Task goal:
Start with the first line of the records below. Output each line exactly, ending with the one that contains "den Einsatz folgender".

Exercise data:
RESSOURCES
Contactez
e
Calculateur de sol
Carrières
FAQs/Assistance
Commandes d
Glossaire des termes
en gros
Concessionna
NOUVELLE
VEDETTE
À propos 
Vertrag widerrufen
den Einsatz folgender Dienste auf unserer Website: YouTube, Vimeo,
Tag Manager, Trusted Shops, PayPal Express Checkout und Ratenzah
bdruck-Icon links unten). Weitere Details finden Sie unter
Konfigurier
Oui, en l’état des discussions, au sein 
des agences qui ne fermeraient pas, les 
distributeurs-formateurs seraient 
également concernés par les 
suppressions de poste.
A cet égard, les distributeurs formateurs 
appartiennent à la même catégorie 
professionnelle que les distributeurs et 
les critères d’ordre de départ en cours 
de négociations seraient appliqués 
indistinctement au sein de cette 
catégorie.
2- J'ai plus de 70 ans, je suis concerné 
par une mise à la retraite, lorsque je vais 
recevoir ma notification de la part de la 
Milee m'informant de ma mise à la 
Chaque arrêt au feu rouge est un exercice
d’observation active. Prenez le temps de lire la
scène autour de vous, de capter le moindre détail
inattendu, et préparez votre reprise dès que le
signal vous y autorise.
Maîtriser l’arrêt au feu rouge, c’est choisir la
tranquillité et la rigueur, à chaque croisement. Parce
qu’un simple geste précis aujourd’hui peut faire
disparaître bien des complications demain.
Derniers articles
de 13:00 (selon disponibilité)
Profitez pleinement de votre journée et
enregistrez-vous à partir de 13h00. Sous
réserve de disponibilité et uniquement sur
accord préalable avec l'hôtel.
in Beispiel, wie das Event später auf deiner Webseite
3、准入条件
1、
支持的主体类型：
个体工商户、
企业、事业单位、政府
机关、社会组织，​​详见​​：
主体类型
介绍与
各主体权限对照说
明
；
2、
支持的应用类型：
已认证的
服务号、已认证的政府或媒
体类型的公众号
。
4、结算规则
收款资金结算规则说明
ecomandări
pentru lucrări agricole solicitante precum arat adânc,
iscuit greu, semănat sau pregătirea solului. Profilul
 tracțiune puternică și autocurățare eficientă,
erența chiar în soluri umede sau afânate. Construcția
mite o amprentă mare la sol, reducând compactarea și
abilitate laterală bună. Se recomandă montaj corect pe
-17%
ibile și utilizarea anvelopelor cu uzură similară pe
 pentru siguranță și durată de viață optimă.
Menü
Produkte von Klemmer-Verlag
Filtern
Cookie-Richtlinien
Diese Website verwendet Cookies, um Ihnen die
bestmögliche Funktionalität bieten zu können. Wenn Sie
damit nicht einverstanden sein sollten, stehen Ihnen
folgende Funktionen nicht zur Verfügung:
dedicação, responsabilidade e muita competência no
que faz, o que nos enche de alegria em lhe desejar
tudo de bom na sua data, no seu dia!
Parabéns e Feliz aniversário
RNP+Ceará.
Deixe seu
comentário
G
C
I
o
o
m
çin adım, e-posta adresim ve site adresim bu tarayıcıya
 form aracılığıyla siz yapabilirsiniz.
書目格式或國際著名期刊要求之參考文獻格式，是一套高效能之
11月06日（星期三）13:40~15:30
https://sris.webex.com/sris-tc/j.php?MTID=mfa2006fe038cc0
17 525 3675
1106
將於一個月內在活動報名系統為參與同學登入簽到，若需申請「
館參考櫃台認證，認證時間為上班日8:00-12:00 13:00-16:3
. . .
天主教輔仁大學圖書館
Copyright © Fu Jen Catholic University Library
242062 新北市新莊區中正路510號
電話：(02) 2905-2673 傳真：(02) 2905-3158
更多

Answer space:
RESSOURCES
Contactez
e
Calculateur de sol
Carrières
FAQs/Assistance
Commandes d
Glossaire des termes
en gros
Concessionna
NOUVELLE
VEDETTE
À propos 
Vertrag widerrufen
den Einsatz folgender Dienste auf unserer Website: YouTube, Vimeo,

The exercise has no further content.